#### Saved entries

☆ ☆ ☆ ☆ ☆ ☆ ☆

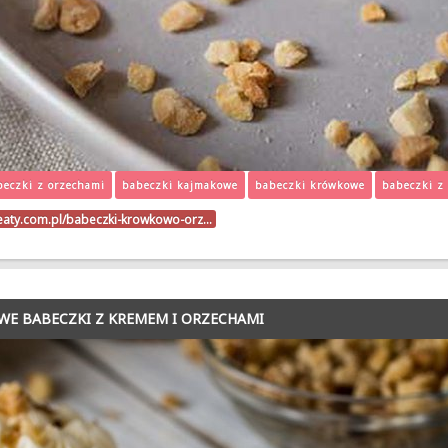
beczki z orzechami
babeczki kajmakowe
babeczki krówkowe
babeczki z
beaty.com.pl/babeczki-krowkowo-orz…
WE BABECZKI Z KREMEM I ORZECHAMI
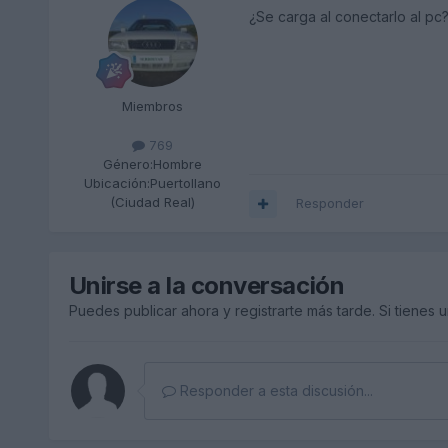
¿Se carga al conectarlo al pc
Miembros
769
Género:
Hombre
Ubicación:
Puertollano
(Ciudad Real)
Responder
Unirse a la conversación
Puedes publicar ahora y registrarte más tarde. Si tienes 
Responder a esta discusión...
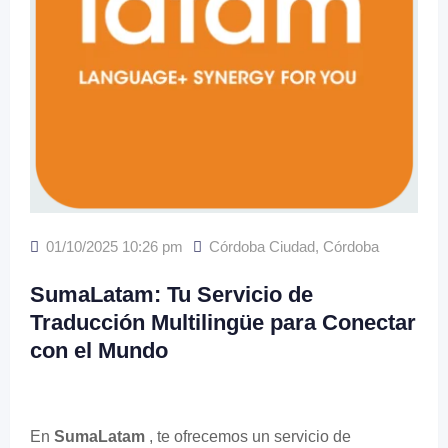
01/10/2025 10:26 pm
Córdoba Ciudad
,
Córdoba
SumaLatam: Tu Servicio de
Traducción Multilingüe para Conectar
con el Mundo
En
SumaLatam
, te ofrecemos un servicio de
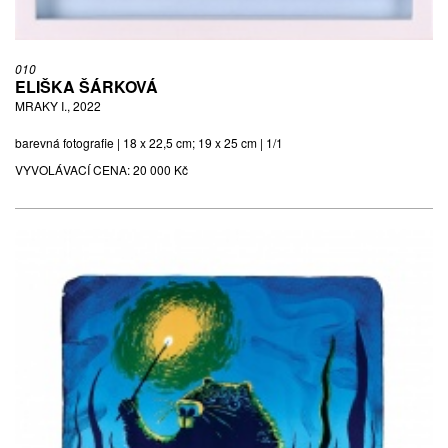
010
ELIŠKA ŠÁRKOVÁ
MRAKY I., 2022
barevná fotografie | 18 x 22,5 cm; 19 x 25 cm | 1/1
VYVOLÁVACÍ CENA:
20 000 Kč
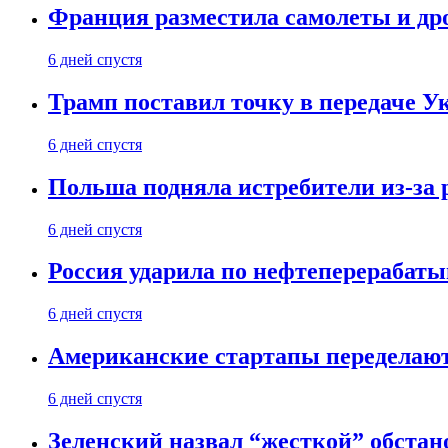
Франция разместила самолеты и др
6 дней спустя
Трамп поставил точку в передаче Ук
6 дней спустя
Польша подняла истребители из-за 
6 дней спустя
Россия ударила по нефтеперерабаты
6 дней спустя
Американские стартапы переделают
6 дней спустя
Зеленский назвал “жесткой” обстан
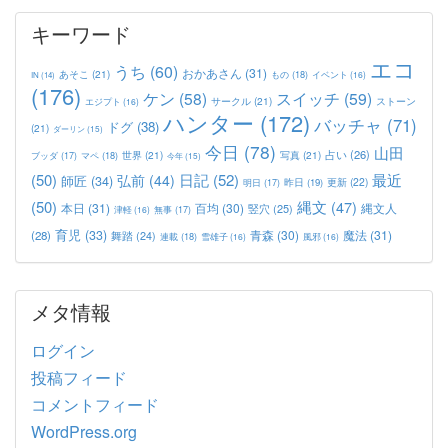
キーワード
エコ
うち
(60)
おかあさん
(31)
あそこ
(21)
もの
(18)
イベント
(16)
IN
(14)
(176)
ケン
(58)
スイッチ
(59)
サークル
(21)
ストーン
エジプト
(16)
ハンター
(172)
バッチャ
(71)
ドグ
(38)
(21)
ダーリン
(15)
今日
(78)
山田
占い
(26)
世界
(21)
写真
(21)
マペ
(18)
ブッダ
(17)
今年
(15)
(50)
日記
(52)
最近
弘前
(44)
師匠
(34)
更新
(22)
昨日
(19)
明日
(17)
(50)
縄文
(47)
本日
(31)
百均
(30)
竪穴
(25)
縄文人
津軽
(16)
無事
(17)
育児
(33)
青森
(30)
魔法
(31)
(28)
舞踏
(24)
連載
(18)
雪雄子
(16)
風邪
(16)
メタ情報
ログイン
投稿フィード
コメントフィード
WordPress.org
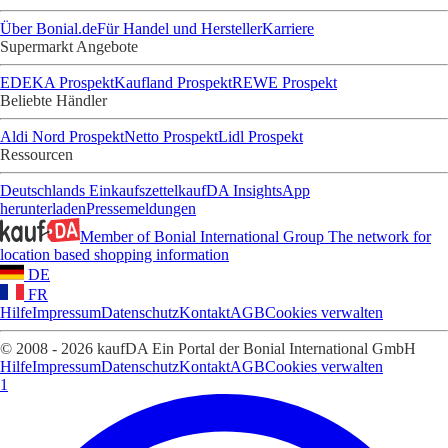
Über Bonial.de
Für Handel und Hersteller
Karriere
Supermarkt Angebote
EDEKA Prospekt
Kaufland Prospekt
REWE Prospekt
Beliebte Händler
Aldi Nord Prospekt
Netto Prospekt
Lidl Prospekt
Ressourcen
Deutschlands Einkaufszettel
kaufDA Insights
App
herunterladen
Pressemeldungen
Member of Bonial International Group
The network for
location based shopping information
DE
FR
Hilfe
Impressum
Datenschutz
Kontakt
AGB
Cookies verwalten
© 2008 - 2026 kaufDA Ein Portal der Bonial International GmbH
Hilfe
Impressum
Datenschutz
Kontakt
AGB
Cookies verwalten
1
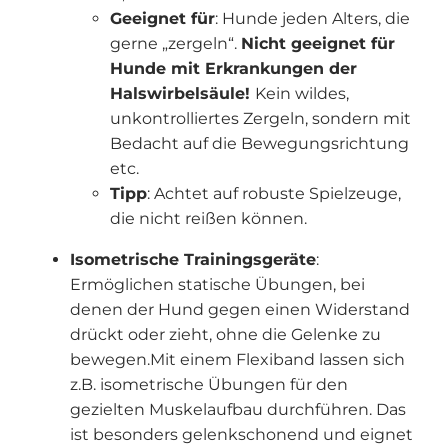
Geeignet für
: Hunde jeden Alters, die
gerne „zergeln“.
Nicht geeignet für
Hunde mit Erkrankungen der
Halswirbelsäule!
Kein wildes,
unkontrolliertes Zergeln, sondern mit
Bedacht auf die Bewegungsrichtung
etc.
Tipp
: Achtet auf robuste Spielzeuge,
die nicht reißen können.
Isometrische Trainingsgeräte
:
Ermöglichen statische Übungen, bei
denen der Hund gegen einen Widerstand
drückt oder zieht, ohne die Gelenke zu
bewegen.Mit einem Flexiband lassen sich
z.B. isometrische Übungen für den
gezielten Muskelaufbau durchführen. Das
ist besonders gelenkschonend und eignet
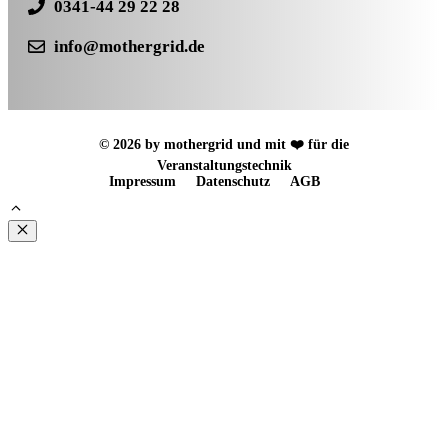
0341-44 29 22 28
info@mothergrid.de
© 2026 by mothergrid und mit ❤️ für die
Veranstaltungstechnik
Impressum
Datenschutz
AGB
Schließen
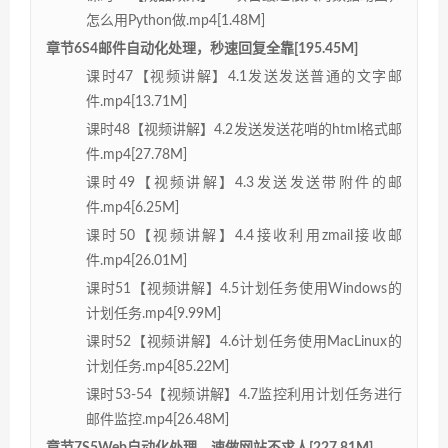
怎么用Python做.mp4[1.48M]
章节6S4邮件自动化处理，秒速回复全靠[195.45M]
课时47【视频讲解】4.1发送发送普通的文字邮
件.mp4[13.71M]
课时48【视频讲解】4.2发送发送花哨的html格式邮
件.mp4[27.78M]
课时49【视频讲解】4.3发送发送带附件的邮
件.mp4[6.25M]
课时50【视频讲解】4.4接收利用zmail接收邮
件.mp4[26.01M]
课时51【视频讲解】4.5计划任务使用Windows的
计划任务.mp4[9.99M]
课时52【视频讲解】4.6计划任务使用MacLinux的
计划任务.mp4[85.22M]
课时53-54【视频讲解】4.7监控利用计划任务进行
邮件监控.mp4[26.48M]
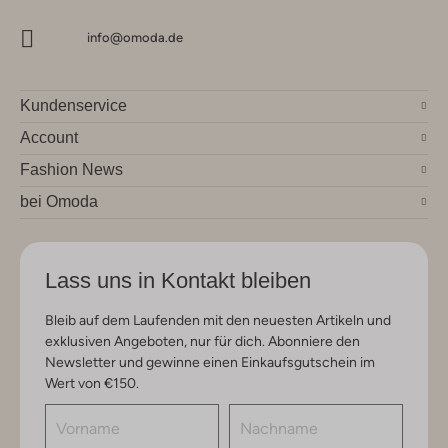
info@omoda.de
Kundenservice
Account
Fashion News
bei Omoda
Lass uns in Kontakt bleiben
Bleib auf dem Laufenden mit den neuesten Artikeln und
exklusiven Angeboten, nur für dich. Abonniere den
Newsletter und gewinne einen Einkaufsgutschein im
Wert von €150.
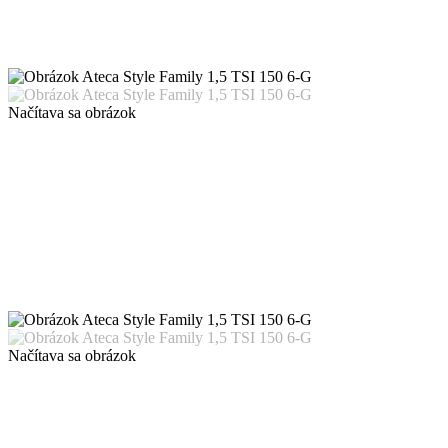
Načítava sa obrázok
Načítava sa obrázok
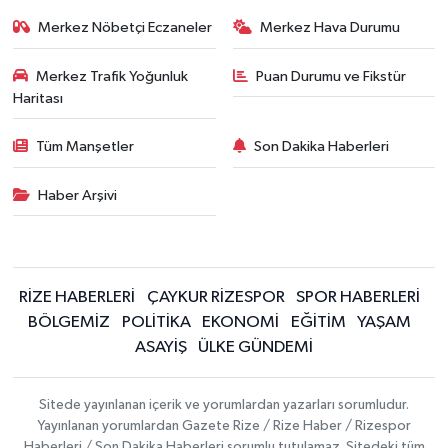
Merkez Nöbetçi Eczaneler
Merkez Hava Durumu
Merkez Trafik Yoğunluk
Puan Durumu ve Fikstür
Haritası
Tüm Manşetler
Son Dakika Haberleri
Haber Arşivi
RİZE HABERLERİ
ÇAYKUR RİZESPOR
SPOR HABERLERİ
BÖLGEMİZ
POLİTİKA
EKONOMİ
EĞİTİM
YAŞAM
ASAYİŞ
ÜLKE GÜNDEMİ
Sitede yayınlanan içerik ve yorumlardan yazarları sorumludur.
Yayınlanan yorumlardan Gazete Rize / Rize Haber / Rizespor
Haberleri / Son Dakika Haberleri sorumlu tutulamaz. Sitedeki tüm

☆ ☆ ☆ ☆ ☆ ☆ ☆

#### TASK
Begin with the line that contains "Haber Arşivi" and print each line exactly until the data ends, including the last line.

#### EXPECTED ANSWER
Haber Arşivi
RİZE HABERLERİ
ÇAYKUR RİZESPOR
SPOR HABERLERİ
BÖLGEMİZ
POLİTİKA
EKONOMİ
EĞİTİM
YAŞAM
ASAYİŞ
ÜLKE GÜNDEMİ
Sitede yayınlanan içerik ve yorumlardan yazarları sorumludur.
Yayınlanan yorumlardan Gazete Rize / Rize Haber / Rizespor
Haberleri / Son Dakika Haberleri sorumlu tutulamaz. Sitedeki tüm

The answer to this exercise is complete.